= The Whisperer (radio program) =

US American old-time radio program

The Whisperer was an American old-time radio program which broadcast 13 episodes on late Sunday afternoons [5:00 p.m. Eastern] as a summer replacement from July 8 to September 30, 1951 on NBC. The tone of the show was often tongue-in-cheek, and satirized the radio crime dramas of the day. It was based on stories by Dr. Stetson Humphrey (in collaboration with his wife, Irene).

==Plot==
Lawyer Philip Gault (Carleton G. Young), due to a college football injury, lost his voice and can only speak in an eerie whisper. Gault infiltrates "the syndicate" in his native Central City to bring down organized crime from within; to the underworld, he becomes known as the Whisperer. Later, his voice is restored through surgery, but he continues to lead a double life as the Whisperer, relaying instructions by telephone from the syndicate bosses in New York (who don't know he's a mole) to their lackeys in Central City, whom Gault is actually setting up.

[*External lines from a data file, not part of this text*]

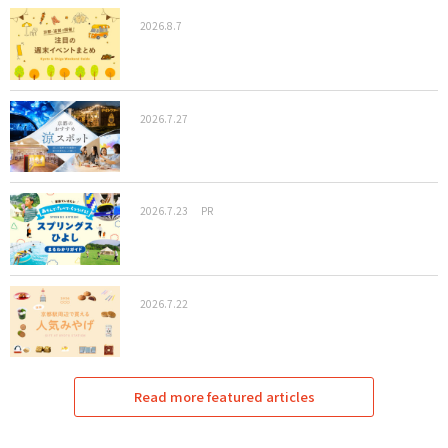
2026.8.7
2026.7.27
2026.7.23
PR
2026.7.22
Read more featured articles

In the prologue to the final episode from September 30, 1951 titled "Strange Bed Fellows", Philip Gault explains his history as follows:"It all began ten years ago when I was kicked in the throat while playing college football. After the bandages were removed I opened my mouth to speak and all that came out was this rattling hiss. After a bakers dozen of women fainted when I spoke to them and countless babies went into paraclisms [sic] of crying, I disappeared from my usual haunts and went to work for a group which I later discovered were known as the crime syndicate. I decided to stay with them and collect sufficient evidence to help destroy them. Then one day I met Dr. Lee and through a miracle of surgery he restored my voice enabling me to resume my real identity as Philip Gault, Lawyer. This dual identity makes life very interesting. For if the syndicate ever finds out that the Whisperer, who passes on their orders, is really Philip Gault, the man who has wrecked so many of their plans, there'll be slow walking and low moaning. But I won't be around to comment on it."Betty Moran portrayed Gault's girlfriend, Ellen Norris, the only person who knows Gault's double identity, other than Dr. Lee. Paul Frees occasionally appeared as Gault's "friend on the force", Lt. Charles Denvers. William Conrad frequently appeared in different supporting roles under his alias, "Julius Krelboyne", as he was under exclusive contract to CBS radio at the time.

Bill Karn was the producer-director (and occasional writer), and organist Johnny Duffy supplied the background music. Donald Rickles was the show's announcer.

The radio actor Carleton G. Young is sometimes confused with the film actor Carleton Scott Young.